[DATASET EXTRACT Boundary: Start]

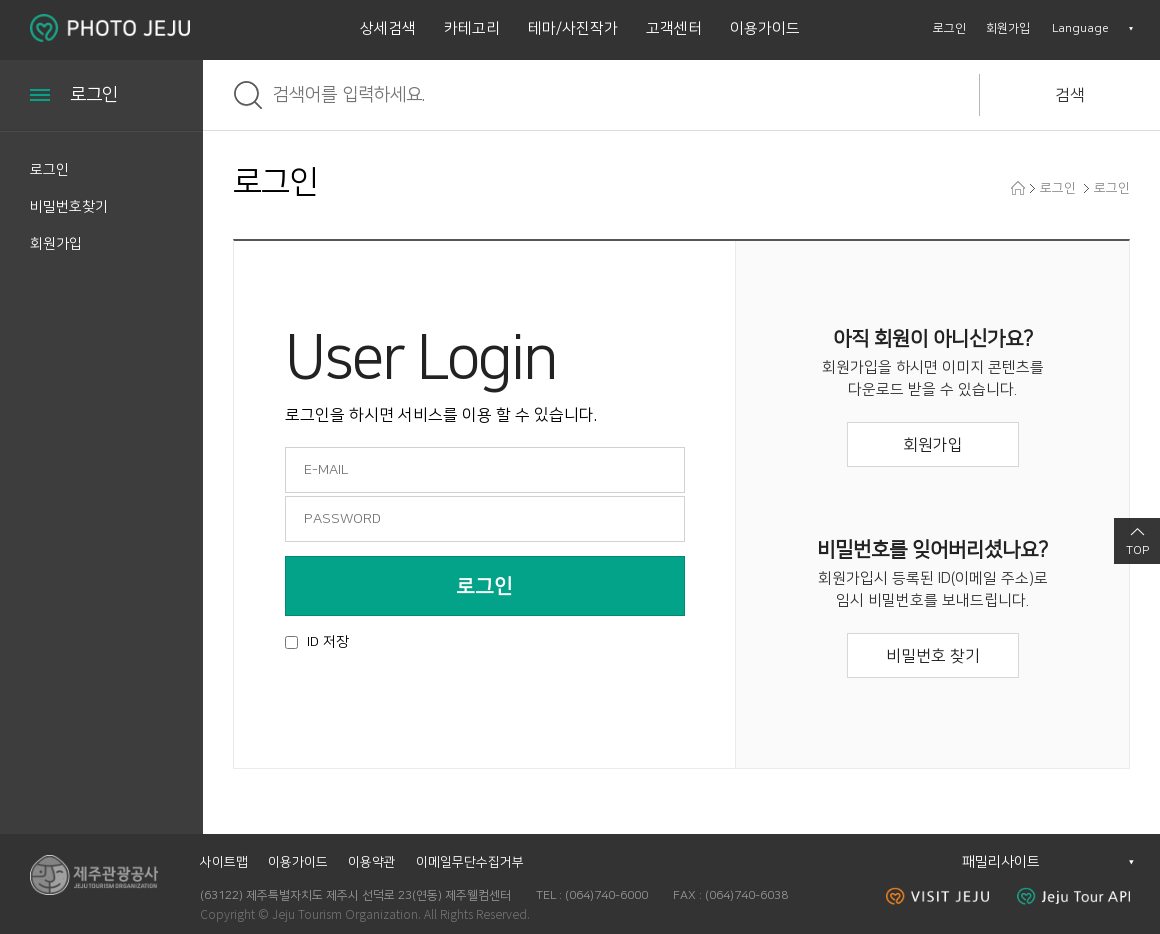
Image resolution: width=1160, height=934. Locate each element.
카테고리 (472, 28)
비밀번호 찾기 (933, 656)
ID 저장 (328, 642)
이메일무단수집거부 (470, 862)
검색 (1070, 95)
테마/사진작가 (573, 28)
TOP (1137, 550)
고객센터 (674, 28)
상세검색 (388, 28)
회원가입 (1008, 28)
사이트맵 (224, 862)
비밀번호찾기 (69, 207)
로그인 (949, 28)
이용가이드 (765, 28)
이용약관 (372, 862)
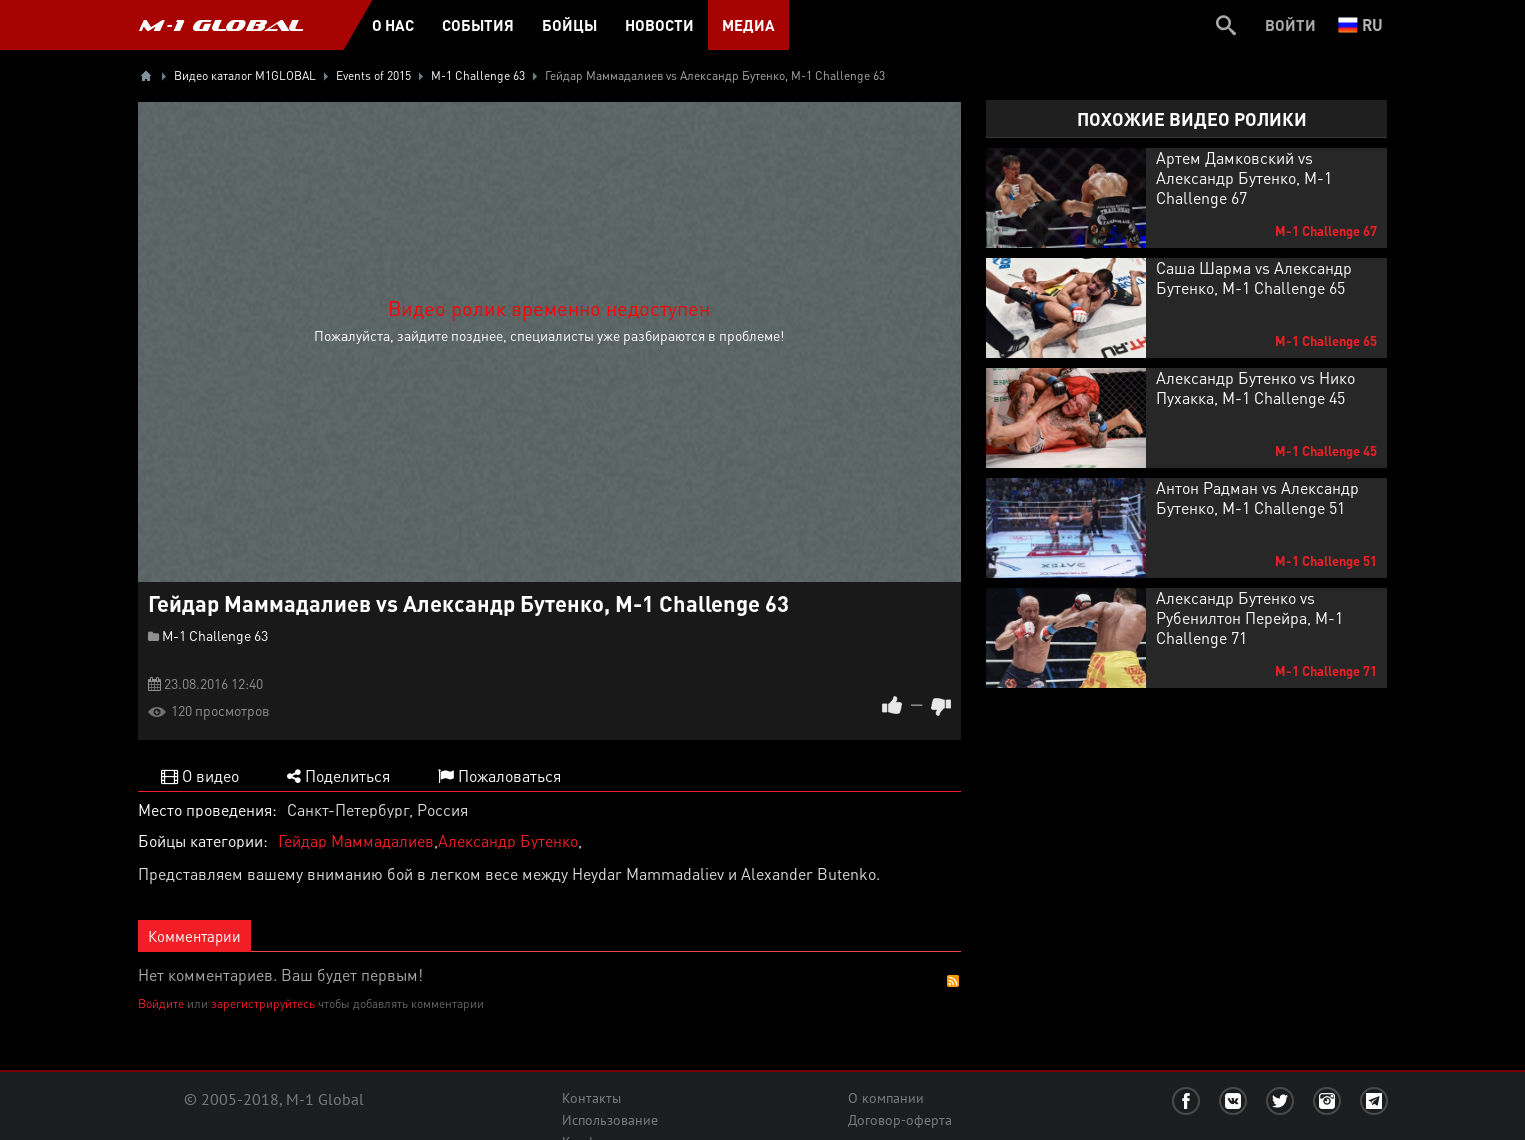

[DATASET EXTRACT Boundary: End]

◆ **WORK TASK**: An exact copy of every entry above is needed, with the pictures left out.

◆ **TASK RESPONSE**:
Image resolution: width=1160, height=934. Locate each element.
카테고리 (472, 28)
비밀번호 찾기 (933, 656)
ID 저장 (328, 642)
이메일무단수집거부 (470, 862)
검색 (1070, 95)
테마/사진작가 (573, 28)
TOP (1137, 550)
고객센터 (674, 28)
상세검색 (388, 28)
회원가입 (1008, 28)
사이트맵 (224, 862)
비밀번호찾기 (69, 207)
로그인 (949, 28)
이용가이드 (765, 28)
이용약관 (372, 862)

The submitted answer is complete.